Division by zero runs without warning -> complicates finding bugs

Heyy :slight_smile:

Not sure if this is the right place to post this.

Also not sure if this is a valid complaint, that’s why I’m posting here to get other peoples opinion.

This post is coming from a place of frustation, as I just spent 4 hours trying to find a bug in the calculation of errors for a large dataset of random variables. Turns out I have a weird edge case which causes the sample size for multiple of these variables to be just one, resulting in the calculation of the sample variance to include a sneaky division by zero, which results in the errors being infinitely large, which gets plotted as ‘no error at all’.
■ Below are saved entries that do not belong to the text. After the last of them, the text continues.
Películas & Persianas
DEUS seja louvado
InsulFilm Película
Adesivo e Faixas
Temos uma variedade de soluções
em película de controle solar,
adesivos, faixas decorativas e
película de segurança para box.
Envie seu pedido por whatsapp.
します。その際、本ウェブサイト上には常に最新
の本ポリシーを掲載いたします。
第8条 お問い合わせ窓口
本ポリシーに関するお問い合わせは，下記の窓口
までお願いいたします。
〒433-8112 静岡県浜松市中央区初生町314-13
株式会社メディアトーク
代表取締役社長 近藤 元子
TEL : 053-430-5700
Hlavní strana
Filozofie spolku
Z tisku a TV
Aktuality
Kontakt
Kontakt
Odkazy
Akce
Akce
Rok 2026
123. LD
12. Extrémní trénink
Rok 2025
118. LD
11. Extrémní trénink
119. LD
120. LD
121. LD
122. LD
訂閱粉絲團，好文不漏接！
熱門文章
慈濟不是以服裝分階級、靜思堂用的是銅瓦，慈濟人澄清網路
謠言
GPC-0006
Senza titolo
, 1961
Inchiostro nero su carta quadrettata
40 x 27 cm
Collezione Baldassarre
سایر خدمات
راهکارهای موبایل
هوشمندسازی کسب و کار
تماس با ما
I am currently using Julia for my thesis, with a background in C/C++ and Python.

With my previous programming experiences, ‘Division by Zero’ would usually be throwing some kind of error or warning.

In Julia, this seems to not be the case.

Compare the output of this code in Python:

a = 100
b = 0
c= a/b
Traceback (most recent call last):
  File "<stdin>", line 1, in <module>
ZeroDivisionError: division by zero

to the output in Julia:

a = 100
b = 0
c = a/b
Inf

For me, personally, this is really confusing and unexpected behaviour. I would expect at least a warning to be thrown.
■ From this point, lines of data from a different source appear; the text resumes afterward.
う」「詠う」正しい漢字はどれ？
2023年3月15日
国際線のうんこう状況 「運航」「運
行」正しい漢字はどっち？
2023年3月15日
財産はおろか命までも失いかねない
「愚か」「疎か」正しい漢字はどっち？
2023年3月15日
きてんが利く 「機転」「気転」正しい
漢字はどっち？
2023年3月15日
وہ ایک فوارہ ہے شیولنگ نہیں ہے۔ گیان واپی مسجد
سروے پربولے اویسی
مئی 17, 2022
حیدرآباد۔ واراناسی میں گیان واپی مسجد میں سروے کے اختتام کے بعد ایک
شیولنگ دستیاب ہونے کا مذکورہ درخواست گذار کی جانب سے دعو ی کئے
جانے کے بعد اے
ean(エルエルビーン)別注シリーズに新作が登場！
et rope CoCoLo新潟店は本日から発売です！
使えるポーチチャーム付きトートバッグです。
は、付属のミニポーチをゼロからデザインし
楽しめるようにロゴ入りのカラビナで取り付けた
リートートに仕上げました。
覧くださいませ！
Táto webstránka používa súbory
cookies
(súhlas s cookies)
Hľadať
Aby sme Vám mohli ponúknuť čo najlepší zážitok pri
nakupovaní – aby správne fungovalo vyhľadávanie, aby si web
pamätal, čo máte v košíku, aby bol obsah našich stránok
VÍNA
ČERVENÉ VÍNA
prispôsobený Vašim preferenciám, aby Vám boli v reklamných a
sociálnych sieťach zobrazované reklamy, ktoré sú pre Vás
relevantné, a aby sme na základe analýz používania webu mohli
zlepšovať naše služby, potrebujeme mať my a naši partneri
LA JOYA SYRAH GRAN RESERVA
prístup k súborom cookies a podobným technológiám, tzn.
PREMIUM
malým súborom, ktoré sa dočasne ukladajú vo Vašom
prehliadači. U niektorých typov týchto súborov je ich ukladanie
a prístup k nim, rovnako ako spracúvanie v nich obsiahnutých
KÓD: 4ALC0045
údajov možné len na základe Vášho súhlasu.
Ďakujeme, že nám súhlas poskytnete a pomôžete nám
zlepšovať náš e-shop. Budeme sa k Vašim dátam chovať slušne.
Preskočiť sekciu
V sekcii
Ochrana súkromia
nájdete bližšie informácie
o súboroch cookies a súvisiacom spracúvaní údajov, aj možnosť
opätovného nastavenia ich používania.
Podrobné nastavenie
How do you feel about this? Am I missing a very good reason for this to be the default behaviour?

3 Likes

/ in Julia is floating-point division (unlike C/C++), and the IEEE 754 standard says that floating-point division of a nonzero (and non-nan) ±value by +0 gives ±Inf. (Though it would be nice to have a way to trap fp exceptions (julia issue #27705).)

In C/C++, you will also get Inf with floating-point division like 100/0.0. It’s just that 100/0 in C/C++ is truncated integer division (3/2 == 1 in C/C++), not floating-point division, analogous to Julia’s div:

julia> div(100,0)
ERROR: DivideError: integer division error

which also throws an error.

Even in Python, this produces inf with NumPy:

>>> np.int64(100)/0
inf

I’m guessing that the reason 100/0 doesn’t produce inf in Python is a legacy of Python2, where integer / integer was truncated integer division like C/C++, not floating-point division.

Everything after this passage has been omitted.